Mosquito Protection Tips | Magic Pest Control

Many people may connect the height of mosquito season, occurring in the summer through early fall, to the irksomely itchy welts that accompany mosquito bites. But, there are far worse associations to make with these blood-sucking pests, such as the health threats they pose to humans in their daily lives—even in their own backyards. To help protect the community against mosquito-related health risks, Magic Pest Control is reminding the public about threatening mosquito-borne diseases as well as prevention tips to avoid bites.

Thanks to professional pest control there are certain serious, and sometimes even deadly, mosquito-transmitted illnesses, such as malaria, that we rarely see in the U.S. But, the public should remember that there are still harmful diseases including the Zika, West Nile and chikungunya viruses present in the U.S. that can be transmitted to humans by mosquitoes. In order to protect against these health threats, knowledge about each disease and general mosquito prevention is key.

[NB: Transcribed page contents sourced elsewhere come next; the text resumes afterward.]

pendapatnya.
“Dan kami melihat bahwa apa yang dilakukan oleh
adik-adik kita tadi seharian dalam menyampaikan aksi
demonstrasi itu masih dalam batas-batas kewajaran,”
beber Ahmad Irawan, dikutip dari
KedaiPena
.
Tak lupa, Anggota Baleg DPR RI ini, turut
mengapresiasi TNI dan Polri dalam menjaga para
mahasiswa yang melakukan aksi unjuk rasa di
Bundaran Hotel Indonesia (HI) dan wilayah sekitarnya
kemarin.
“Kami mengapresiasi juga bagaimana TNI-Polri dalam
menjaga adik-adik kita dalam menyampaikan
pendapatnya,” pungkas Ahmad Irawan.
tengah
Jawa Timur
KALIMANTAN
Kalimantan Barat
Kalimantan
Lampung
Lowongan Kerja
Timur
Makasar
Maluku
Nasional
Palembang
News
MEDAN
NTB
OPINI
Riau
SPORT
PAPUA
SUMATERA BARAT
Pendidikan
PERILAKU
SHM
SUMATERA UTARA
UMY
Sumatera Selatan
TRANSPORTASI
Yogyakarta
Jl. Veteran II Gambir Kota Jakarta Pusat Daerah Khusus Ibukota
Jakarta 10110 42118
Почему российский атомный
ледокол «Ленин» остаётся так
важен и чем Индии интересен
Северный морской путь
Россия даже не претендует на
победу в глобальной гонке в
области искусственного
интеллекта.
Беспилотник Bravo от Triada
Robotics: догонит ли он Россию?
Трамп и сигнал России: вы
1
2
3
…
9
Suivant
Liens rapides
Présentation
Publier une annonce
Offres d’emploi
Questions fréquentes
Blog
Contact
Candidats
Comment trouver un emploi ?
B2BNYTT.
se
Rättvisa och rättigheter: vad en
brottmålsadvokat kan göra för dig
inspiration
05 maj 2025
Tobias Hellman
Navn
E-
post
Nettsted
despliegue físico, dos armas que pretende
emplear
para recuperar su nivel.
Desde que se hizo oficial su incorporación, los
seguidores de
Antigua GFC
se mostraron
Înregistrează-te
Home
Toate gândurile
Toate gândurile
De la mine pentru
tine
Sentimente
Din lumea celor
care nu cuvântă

The main ways to avoid mosquito bites and better protect against mosquito-transmitted diseases include:

  • Applying insect repellant containing DEET, picaridin, oil of lemon-eucalyptus or IR3535 when outdoors and use as directed on the product label. Apply repellant over top of sunscreen, and reapply every four to six hours.
  • Minimizing outside activity between dusk and dawn when mosquitoes are most active, though it is important to note that mosquitoes that transmit chikungunya are active throughout the day.
  • Wearing long pants, long-sleeved shirts and closed-toe shoes when outdoors.
  • Eliminating areas of standing water around the home including clogged gutters, birdbaths, flower pots, tires and kiddie pools or untreated pools. Mosquitoes need only half an inch of water to breed.
  • Screening windows and doors, and patching torn screens.